Le vieillissement de la population n'a pas un impact si important sur l'augmentation des coûts de la santé en France, contrairement aux investissements dans les nouvelles technologies et aux évolutions structurelles du milieu de la santé.

Atlantico : "Le vieillissement démographique ne représente que 3 points de pourcentage de la hausse de 54 % des ressources financières consacrées à la santé intervenue entre 1992 et 2000 en France", à en croire la revue de littérature que vous avez publiée sur la thématique "Hausse des dépenses de santé. Quel rôle joue le vieillissement démographique ?" Ce constat semble pourtant très contre-intuitif… comment peut-on expliquer un si faible impact du vieillissement dans les dépenses de santé ?
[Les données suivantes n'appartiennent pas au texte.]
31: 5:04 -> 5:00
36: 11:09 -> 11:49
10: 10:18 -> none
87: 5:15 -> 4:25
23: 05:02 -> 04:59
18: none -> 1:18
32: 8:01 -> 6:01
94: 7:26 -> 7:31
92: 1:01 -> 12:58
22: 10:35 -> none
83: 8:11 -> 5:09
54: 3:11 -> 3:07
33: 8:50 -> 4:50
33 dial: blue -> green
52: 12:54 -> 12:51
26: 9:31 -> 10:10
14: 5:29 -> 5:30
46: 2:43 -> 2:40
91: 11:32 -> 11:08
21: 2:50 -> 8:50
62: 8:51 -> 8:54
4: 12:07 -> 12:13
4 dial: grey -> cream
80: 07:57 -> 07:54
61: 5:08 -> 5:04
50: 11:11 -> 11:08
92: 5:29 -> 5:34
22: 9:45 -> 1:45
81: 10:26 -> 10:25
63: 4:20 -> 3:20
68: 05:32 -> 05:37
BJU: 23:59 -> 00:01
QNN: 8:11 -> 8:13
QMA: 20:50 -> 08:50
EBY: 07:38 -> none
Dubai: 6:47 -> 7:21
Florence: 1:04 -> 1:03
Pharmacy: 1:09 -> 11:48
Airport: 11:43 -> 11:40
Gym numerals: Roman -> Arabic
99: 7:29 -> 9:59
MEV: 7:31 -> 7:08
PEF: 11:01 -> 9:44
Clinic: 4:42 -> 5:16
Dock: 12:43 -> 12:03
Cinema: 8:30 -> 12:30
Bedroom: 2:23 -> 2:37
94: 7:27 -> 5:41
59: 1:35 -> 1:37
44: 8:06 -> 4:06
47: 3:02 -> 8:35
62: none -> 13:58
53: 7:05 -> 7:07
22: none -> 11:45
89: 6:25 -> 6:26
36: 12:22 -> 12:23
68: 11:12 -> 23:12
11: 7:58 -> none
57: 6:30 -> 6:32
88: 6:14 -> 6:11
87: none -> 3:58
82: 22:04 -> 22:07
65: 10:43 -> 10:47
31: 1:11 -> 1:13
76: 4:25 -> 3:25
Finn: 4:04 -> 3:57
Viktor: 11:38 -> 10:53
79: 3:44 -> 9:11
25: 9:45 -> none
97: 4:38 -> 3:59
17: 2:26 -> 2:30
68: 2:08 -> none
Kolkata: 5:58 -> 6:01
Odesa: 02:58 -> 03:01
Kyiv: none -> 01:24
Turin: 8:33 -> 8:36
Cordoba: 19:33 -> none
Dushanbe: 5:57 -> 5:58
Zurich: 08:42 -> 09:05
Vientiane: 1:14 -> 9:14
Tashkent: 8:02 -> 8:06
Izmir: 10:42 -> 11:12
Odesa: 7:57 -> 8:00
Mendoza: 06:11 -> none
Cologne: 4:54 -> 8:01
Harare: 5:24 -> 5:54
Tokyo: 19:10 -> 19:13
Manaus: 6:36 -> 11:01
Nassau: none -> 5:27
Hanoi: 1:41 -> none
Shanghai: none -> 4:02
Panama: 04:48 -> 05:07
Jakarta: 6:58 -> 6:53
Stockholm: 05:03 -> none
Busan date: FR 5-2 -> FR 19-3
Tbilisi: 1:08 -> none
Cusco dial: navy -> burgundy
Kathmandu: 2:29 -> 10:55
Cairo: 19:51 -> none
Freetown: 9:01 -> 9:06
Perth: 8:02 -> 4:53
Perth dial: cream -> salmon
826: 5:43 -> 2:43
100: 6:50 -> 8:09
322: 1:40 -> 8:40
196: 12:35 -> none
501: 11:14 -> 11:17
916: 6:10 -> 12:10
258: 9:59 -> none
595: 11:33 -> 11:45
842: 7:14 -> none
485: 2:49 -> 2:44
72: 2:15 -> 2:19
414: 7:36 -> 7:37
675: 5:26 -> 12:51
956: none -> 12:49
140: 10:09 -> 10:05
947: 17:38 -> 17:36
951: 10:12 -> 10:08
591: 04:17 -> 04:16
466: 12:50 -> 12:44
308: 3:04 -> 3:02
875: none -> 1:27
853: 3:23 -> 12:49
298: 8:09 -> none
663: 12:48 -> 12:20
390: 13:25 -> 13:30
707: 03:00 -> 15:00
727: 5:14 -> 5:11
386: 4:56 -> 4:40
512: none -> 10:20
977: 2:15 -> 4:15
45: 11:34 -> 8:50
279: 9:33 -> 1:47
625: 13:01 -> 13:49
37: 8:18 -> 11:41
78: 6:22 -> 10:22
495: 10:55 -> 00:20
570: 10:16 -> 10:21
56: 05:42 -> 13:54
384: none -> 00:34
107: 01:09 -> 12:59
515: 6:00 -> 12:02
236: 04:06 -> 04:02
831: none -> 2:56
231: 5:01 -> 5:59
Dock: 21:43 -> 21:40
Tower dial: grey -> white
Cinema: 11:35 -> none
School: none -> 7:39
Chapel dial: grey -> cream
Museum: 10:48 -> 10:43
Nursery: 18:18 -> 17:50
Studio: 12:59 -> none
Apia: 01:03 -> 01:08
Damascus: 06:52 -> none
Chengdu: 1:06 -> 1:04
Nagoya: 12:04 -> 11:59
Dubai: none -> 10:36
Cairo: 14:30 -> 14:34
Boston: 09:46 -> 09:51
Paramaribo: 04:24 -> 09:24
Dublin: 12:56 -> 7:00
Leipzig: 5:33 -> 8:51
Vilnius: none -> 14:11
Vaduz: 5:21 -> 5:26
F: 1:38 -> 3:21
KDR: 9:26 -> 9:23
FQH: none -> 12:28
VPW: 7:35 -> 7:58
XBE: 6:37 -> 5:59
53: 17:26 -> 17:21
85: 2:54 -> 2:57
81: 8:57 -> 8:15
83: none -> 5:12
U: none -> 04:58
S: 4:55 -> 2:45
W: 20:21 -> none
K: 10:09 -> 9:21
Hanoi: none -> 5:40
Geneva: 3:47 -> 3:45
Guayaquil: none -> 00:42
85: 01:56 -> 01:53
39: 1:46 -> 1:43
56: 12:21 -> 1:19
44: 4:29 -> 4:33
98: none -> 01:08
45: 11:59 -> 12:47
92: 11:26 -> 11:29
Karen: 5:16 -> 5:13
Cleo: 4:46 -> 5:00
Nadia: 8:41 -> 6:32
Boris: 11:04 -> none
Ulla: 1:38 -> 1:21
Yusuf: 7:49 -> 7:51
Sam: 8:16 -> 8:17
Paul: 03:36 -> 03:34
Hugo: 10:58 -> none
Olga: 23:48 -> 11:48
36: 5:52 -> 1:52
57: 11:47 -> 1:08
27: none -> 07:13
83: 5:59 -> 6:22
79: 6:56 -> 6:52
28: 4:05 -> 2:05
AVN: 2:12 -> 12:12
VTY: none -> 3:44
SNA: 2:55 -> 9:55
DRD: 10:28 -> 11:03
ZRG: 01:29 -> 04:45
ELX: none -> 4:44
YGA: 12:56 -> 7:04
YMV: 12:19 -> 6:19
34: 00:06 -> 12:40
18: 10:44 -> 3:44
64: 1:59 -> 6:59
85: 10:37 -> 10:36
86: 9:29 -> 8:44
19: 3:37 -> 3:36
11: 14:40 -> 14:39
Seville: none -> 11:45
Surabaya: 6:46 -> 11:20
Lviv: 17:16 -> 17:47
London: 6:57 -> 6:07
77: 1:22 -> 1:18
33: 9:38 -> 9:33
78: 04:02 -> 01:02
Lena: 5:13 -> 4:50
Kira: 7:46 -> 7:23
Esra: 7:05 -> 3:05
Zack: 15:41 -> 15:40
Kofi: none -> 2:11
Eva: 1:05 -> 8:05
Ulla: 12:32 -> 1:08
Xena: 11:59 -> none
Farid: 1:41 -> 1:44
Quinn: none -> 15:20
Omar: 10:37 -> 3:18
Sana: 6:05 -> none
Marianne Tenand : Au cours des 50 dernières années, dans la plupart des pays développés, les dépenses de santé ont cru plus rapidement que le revenu national. Parallèlement, sous l’effet de l’accroissement de l’espérance de vie, les pays occidentaux ont connu un vieillissement démographique –c’est-à-dire une augmentation de la part que représentent les groupes d’âges élevés dans leur population. Si on calcule la dépense de santé engagée en moyenne par une personne une année donnée, on constate que celle-ci croît avec l’âge : en 2008, la dépense engagée pour une personne de 80 ans et plus était en moyenne 3 fois plus élevée que la dépense engagée pour un cinquantenaire. Si les seniors viennent à occuper un poids démographique plus important dans nos sociétés, alors, mécaniquement, ils devraient tirer les dépenses de santé vers le haut.  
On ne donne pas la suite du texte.